India’s nuclear policy has been driven primarily by China. That Pakistan would follow India in coming out of the nuclear closet in 1998 was widely anticipated in India and accepted as ‘collateral damage’. That said, few would have foreseen the extent to which, and the skill with which, Pakistan has exploited the parallel nuclearisation of the subcontinent to taunt India with cross-border terrorism sponsored and facilitated by the shadowy elements of its military-intelligence complex. Particularly after the killing of Osama bin Laden in Abbottabad in 2011 within a stone’s throw of its premier military academy, Pakistan lost plausible deniability of complicity in acts of terrorism in Afghanistan and India.
A nuclear Pakistan has mistaken a higher bar for retaliation, for immunity against retaliation. For two decades, lacking a coherent vision or strategy on how to deal with the dilemma of state complicity in cross-border terrorism amid official denial, at best India managed to cobble together a muddled ‘shaming campaign’ against Pakistan as it solicited international censure of terror-tolerant Pakistani postures. At worst, India elicited contempt and pity, not sympathy and support, for hand-wringing appeals to others to sort out the mess in its own neighbourhood.
India’s patience with both Pakistan and the veto-ridden UN Security Council has been exhausted and it is moving to take the fight into the territory from which terror attacks originate. India will likely invest in the military and intelligence capacity it currently lacks in order to complete this task.

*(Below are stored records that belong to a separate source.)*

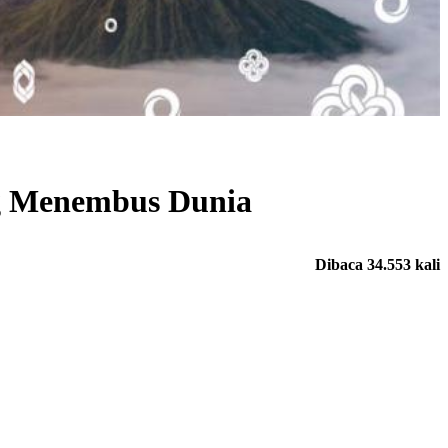
ng Menembus Dunia
Dibaca 34.553 kali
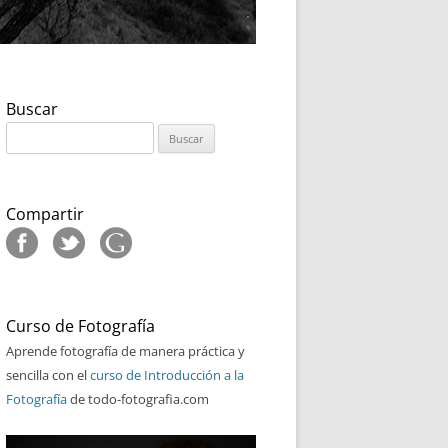
Buscar
Buscar:
Compartir
Curso de Fotografía
Aprende fotografía de manera práctica y
sencilla con el
curso de Introducción a la
Fotografía
de todo-fotografia.com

India had failed to impose accountability for state sponsorship of serial terrorist attacks in the past, emboldening Pakistan into continuing to use jihadists to wage hybrid warfare across the border. Now India has made it clear there will be consequences that are more than just pinpricks. To be effective—emulating the Israeli model—such strikes will have to be combined with ‘escalation dominance’: the enemy should know that any escalation from the limited strikes will bring even heavier punitive costs from a superior military force. Nuclear war remains unthinkable, but the onus for escalation has been shifted back onto Pakistan.
In a perverse and stubborn pattern of not letting national interests come in the way of abstract principles and noble ideals, shortly after the 2008 Mumbai attacks, India persisted in condemning ‘the ongoing incursion into Gaza by Israeli ground and other forces’ to take military action against Hamas. This came despite the fact that Israel is the only other country that can compare and empathise with India’s predicament and policy dilemma in facing the threat of serial terror attacks planned, organised and launched from neighbouring territories.
Of course there are differences. Israel’s dilemma isn’t as sharp because the Palestinians don’t constitute a nuclear-armed state (which should make Indians sympathise with the Israeli fear of an Iranian bomb). India also doesn’t have the total local air dominance that Israel possesses in its region. But the geopolitical, demographic and terrorist infrastructural differences also mean that India can avoid the disproportionately heavy civilian casualties that major Israeli strikes entail, to worldwide horror and unease.
But Modi must also recognise that India has a Kashmir problem first, and that has empowered Pakistan to foment trouble. The Pulwama suicide bomber was a home-grown militant. Without understanding and redressing Kashmiri grievances and guaranteeing their human and civic rights, no amount of punitive strikes on Pakistan will create peace in the Valley.